At last week's Sellers' Conference for Online Entrepreneurs in Seattle, Amazon merchants said they're being hit with seller performance complaints and suspensions at unprecedented rates.

Lesley Hensell, a partner at seller help service Online Sales Step by Step, said Amazon is charging the good guys to defeat the bad guys.

"They need to fund going after these bad actors," Hensell said in her keynote.

No list of brands or products has been publicly released, but sellers said they've been notified about the $1,500 charge to sell Nike, Adidas and Asics shoes. In different categories, Amazon is charging $1,000 to sell products from Hasbro, Lego, Pokemon and others.

According to an e-mailed statement from a Nike spokesperson, the company "does not sell on Amazon.com and our policies do not allow our authorized wholesale accounts to sell on Amazon.com." Nike didn't say how long those policies have been in place.

Hensell said she expects gating to move into more brands and categories.

The broader concern for merchants is that Amazon is slowly eliminating the very popular practice of retail arbitrage. The many businesses that shop around for liquidation and clearance sales and turn around and sell items for higher prices on Amazon now have to consider what happens if the e-retailer only allows listings that come from authorized resellers.

At the conference, George Lawrence, founder of shopping search tool MerchantWords.com, referred to the group as "worried arbitragers." He said he doesn't expect the practice to be eliminated anytime soon.

But one seller, who spoke on the condition of anonymity, said the new rules cut him off from selling thousands of products without extensive proof that the items were purchased from a manufacturer or distributor. Then there's the cost. To sell Samsung products, for example, he'd be forced to pay $1,000.

For sellers generating less than $1 million a year on Amazon, the charges will be cost prohibitive, he said.

As with every policy change at Amazon, the stated purpose of gating is to clean up and improve the consumer experience. The proliferation of knock-offs has been noticed by buyers and threatens the site's integrity.

Heading into the fourth quarter and the holiday season, Amazon needs customers to trust that the clothes, jewelry and gifts they're buying are real.

"Amazon feels that they're somewhat under attack and their credibility is under attack," Jeff Cohen, director of business development at Seller Labs, a site to help Amazon sellers, told the audience. "The customer is the most important thing. Sorry, it's not us."

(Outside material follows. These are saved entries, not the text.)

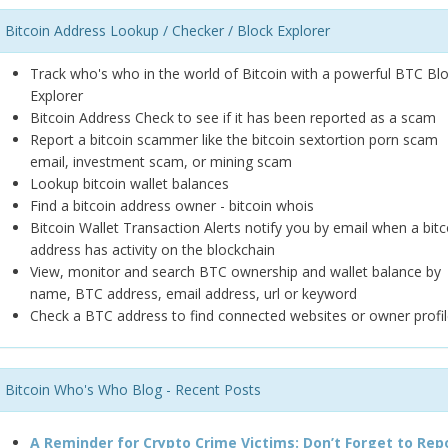
Bitcoin Address Lookup / Checker / Block Explorer
Track who's who in the world of Bitcoin with a powerful BTC Bl
Explorer
Bitcoin Address Check to see if it has been reported as a scam
Report a bitcoin scammer like the bitcoin sextortion porn scam
email, investment scam, or mining scam
Lookup bitcoin wallet balances
Find a bitcoin address owner - bitcoin whois
Bitcoin Wallet Transaction Alerts notify you by email when a bitc
address has activity on the blockchain
View, monitor and search BTC ownership and wallet balance by
name, BTC address, email address, url or keyword
Check a BTC address to find connected websites or owner profil
Bitcoin Who's Who Blog - Recent Posts
A Reminder for Crypto Crime Victims: Don’t Forget to Rep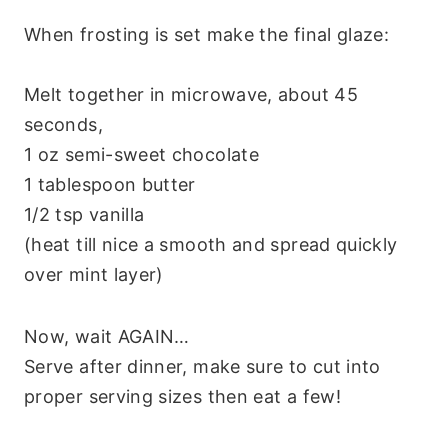
When frosting is set make the final glaze:
Melt together in microwave, about 45
seconds,
1 oz semi-sweet chocolate
1 tablespoon butter
1/2 tsp vanilla
(heat till nice a smooth and spread quickly
over mint layer)
Now, wait AGAIN…
Serve after dinner, make sure to cut into
proper serving sizes then eat a few!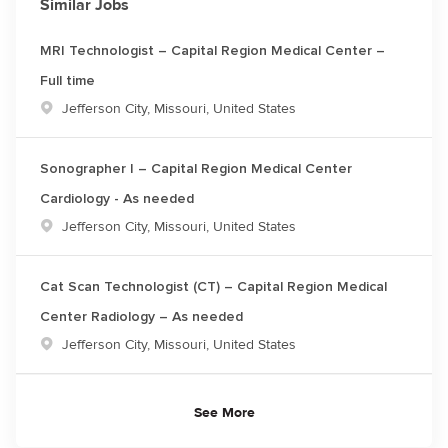
Similar Jobs
MRI Technologist – Capital Region Medical Center –
Full time
Location
Jefferson City, Missouri, United States
Sonographer I – Capital Region Medical Center
Cardiology - As needed
Location
Jefferson City, Missouri, United States
Cat Scan Technologist (CT) – Capital Region Medical
Center Radiology – As needed
Location
Jefferson City, Missouri, United States
See More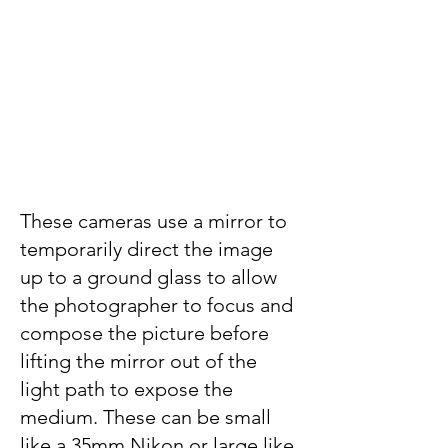
These cameras use a mirror to
temporarily direct the image
up to a ground glass to allow
the photographer to focus and
compose the picture before
lifting the mirror out of the
light path to expose the
medium. These can be small
like a 35mm Nikon or large like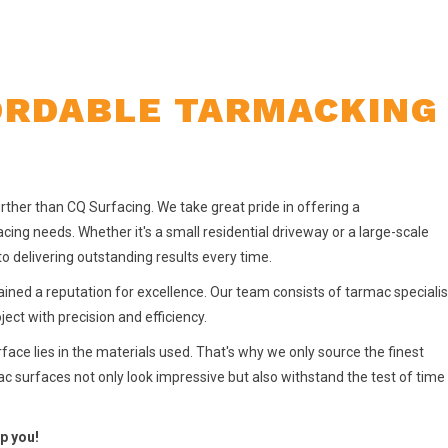
ORDABLE TARMACKING 
urther than CQ Surfacing. We take great pride in offering a
cing needs. Whether it's a small residential driveway or a large-scale
o delivering outstanding results every time.
ained a reputation for excellence. Our team consists of tarmac specialis
ct with precision and efficiency.
ace lies in the materials used. That's why we only source the finest
ac surfaces not only look impressive but also withstand the test of time
p you!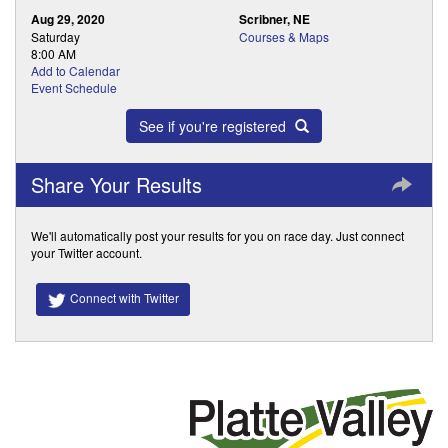
Aug 29, 2020
Scribner, NE
Saturday
Courses & Maps
8:00 AM
Add to Calendar
Event Schedule
See if you're registered
Share Your Results
We'll automatically post your results for you on race day. Just connect
your Twitter account.
Connect with Twitter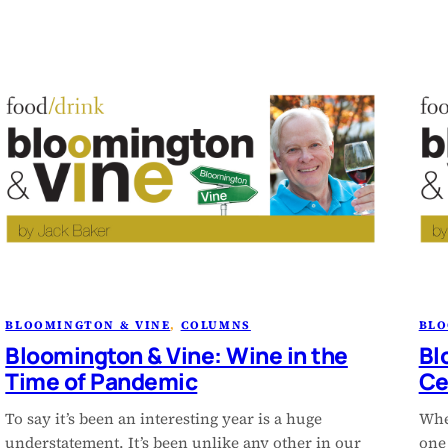
BLOOMINGTON & VINE
, 
COLUMNS
BLO
Bloomington & Vine: Wine in the
Bl
Time of Pandemic
Ce
To say it’s been an interesting year is a huge
Wher
understatement. It’s been unlike any other in our
one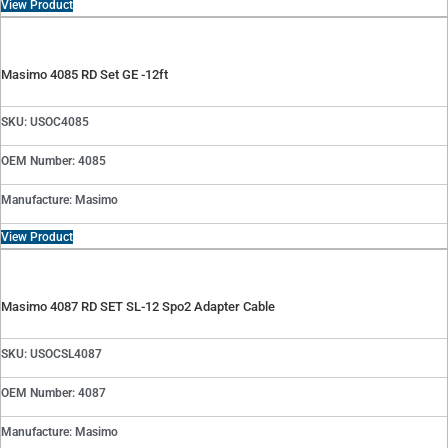
View Product
Masimo 4085 RD Set GE -12ft
SKU: USOC4085
OEM Number: 4085
Manufacture: Masimo
View Product
Masimo 4087 RD SET SL-12 Spo2 Adapter Cable
SKU: USOCSL4087
OEM Number: 4087
Manufacture: Masimo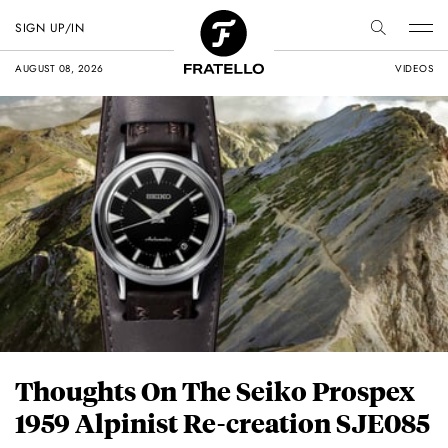
SIGN UP/IN
AUGUST 08, 2026
VIDEOS
Thoughts On The Seiko Prospex
1959 Alpinist Re-creation SJE085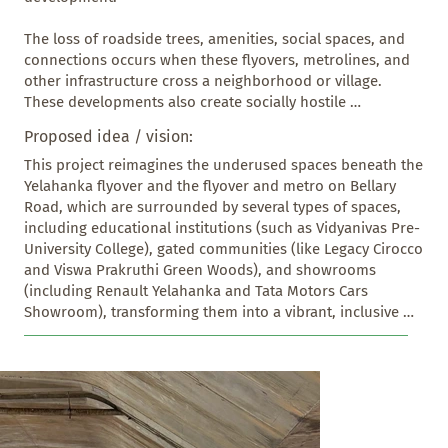
The loss of roadside trees, amenities, social spaces, and 
connections occurs when these flyovers, metrolines, and 
other infrastructure cross a neighborhood or village. 
These developments also create socially hostile 
environments and increase high-speed traffic, which 
Proposed idea / vision:
severely impacts residents and small shop vendors, 
disturbing the social fabric of the area. 

This project reimagines the underused spaces beneath the 
Yelahanka flyover and the flyover and metro on Bellary 
Our Yelahanka-Bellary Road Flyover Junction, constructed 
Road, which are surrounded by several types of spaces, 
a few years ago, is close to the city limits and has caused 
including educational institutions (such as Vidyanivas Pre- 
these losses. Through this intervention of revitalizing the 
University College), gated communities (like Legacy Cirocco 
spaces below the flyover and metro line, the community 
and Viswa Prakruthi Green Woods), and showrooms 
can reclaim and reuse these spaces effectively.
(including Renault Yelahanka and Tata Motors Cars 
Showroom), transforming them into a vibrant, inclusive 
public corridor. It introduces four distinct yet 
interconnected zones, each responding to specific user 
needs while promoting safety and engagement with local 
people, and it becomes a Recreational and cultural 
Activities space with parking, which is non-existent in 
North Bangalore at the moment.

Jeff Cohen, director of business development at Seller Labs.
Ari Levy | CNBC
Jeff Cohen, director of business development at Seller Labs.

Seller frustration is palpable. According to a survey published in January from WebRetailer and Feedvisor, 61 percent of Amazon sellers fear being banned.

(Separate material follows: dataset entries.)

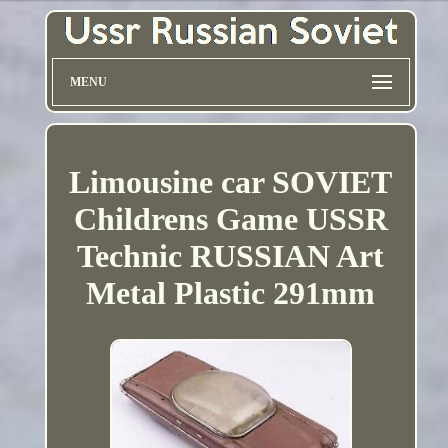
MENU
Limousine car SOVIET
Childrens Game USSR
Technic RUSSIAN Art
Metal Plastic 291mm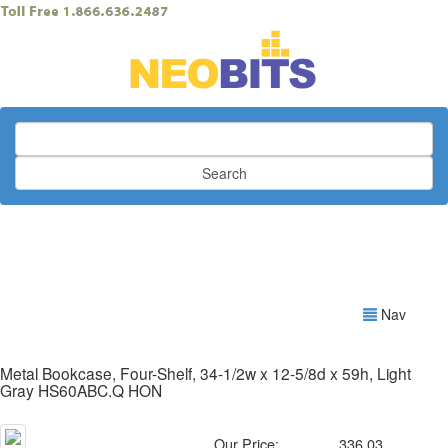
Search
Nav
Metal Bookcase, Four-Shelf, 34-1/2w x 12-5/8d x 59h, Light
Gray HS60ABC.Q HON
Our Price:
336.03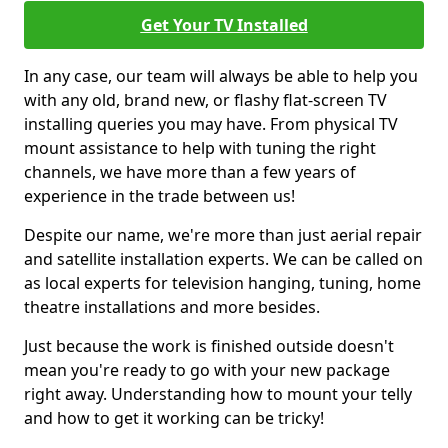
Get Your TV Installed
In any case, our team will always be able to help you
with any old, brand new, or flashy flat-screen TV
installing queries you may have. From physical TV
mount assistance to help with tuning the right
channels, we have more than a few years of
experience in the trade between us!
Despite our name, we're more than just aerial repair
and satellite installation experts. We can be called on
as local experts for television hanging, tuning, home
theatre installations and more besides.
Just because the work is finished outside doesn't
mean you're ready to go with your new package
right away. Understanding how to mount your telly
and how to get it working can be tricky!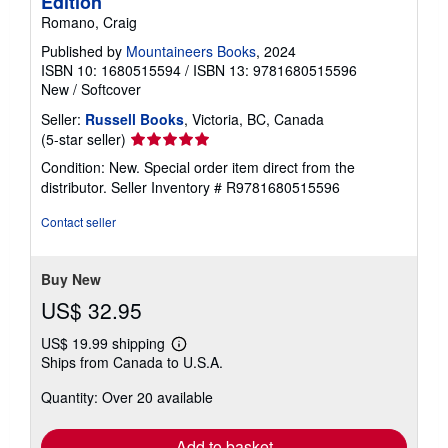
Edition
Romano, Craig
Published by
Mountaineers Books
, 2024
ISBN 10: 1680515594
/
ISBN 13: 9781680515596
New
/
Softcover
Seller:
Russell Books
, Victoria, BC, Canada
Seller
(5-star seller)
rating
Condition: New. Special order item direct from the
5
distributor.
Seller Inventory # R9781680515596
out
of
Contact seller
5
stars
Buy New
US$ 32.95
US$ 19.99 shipping
Learn
Ships from Canada to U.S.A.
more
about
Quantity: Over 20 available
shipping
rates
Add to basket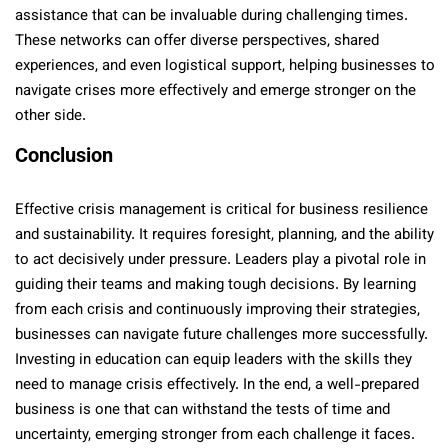
assistance that can be invaluable during challenging times.
These networks can offer diverse perspectives, shared
experiences, and even logistical support, helping businesses to
navigate crises more effectively and emerge stronger on the
other side.
Conclusion
Effective crisis management is critical for business resilience
and sustainability. It requires foresight, planning, and the ability
to act decisively under pressure. Leaders play a pivotal role in
guiding their teams and making tough decisions. By learning
from each crisis and continuously improving their strategies,
businesses can navigate future challenges more successfully.
Investing in education can equip leaders with the skills they
need to manage crisis effectively. In the end, a well-prepared
business is one that can withstand the tests of time and
uncertainty, emerging stronger from each challenge it faces.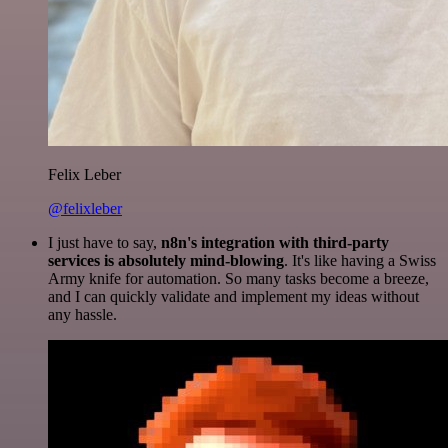
Felix Leber
@felixleber
I just have to say,
n8n's integration with third-party
services is absolutely mind-blowing
. It's like having a Swiss
Army knife for automation. So many tasks become a breeze,
and I can quickly validate and implement my ideas without
any hassle.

Jennifer Orr, who sells beauty products on Amazon, said her sales have tanked since she was suspended for 28 days in mid-2015. At its peak, she said her business was generating annual revenue of $1.3 million, sending 15 percent to Amazon.

Orr is down by well over half even after getting reinstated because her products don't have the same visibility, and there are other items she's too frightened to sell. Orr said she and other sellers are paying for the problem brought on by the counterfeiters.

"They created a monster," Orr said. "The rules aren't clear and they change them as they go along."